ドローンの安全性向上

ドローン向け対気速度計測システム

ドローンにカメラを搭載して上空から撮影する。ドローンを使って上空から消火剤をまいて消火活動をする。ドローンを使って荷物を個人宅まで宅配する・・・。現在、様々な分野でドローンを活用した新しいサービスやアプリケーションが考案されています。期待は膨らむばかりです。しかし、注意が必要です。何らかの原因でドローンが墜落すれば、搭載した高額なカメラが壊れてしまいます。最悪の場合、地上を歩いていた人間に危害を加える危険性もあるでしょう。こうした事故が発生すれば、膨らんだ期待は一気に萎んでしまいます。このため、ドローンの安全性を確保することは極めて重要なことです。

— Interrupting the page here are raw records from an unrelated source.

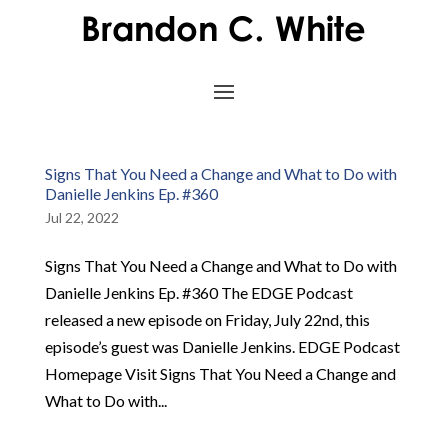
Signs That You Need a Change and What to Do with
Danielle Jenkins Ep. #360
Jul 22, 2022
Signs That You Need a Change and What to Do with
Danielle Jenkins Ep. #360 The EDGE Podcast
released a new episode on Friday, July 22nd, this
episode’s guest was Danielle Jenkins. EDGE Podcast
Homepage Visit Signs That You Need a Change and
What to Do with...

現在、こうした問題を解決するセンサー技術をAGDとオムロンが共同で開発しています。一般的なヘリコプターもそうですが、対気速度(飛行体と大気の相対速度)がゼロになると墜落してしまいます。従って、対気速度を常時検出し、それに応じて機体を制御すればドローンが墜落する可能性を大幅に減らせるわけです。

このセンサー技術の応用は、AGDがアイデアを考案しました。アイデア自体は、特許を取得済みです。使用するセンサー・デバイスは、市場実績のあるオムロンの2軸フロー・センサーです。このフロー・センサーは、MEMS技術で製造したもので、小型でありながら、±1.0m/sの風速を測定可能で、測定誤差が3%FSと小さい点に特徴があります。

センシング技術自体は、すでに完成の域に達しています。残る課題は、ドローンのフライト・システムに組み込むことだけです。AGDは、「2年後には、ドローン企業において実用化したい。そしてビジネスの成功のカギは、各国政府への法整備に関するロビー活動にある」としています。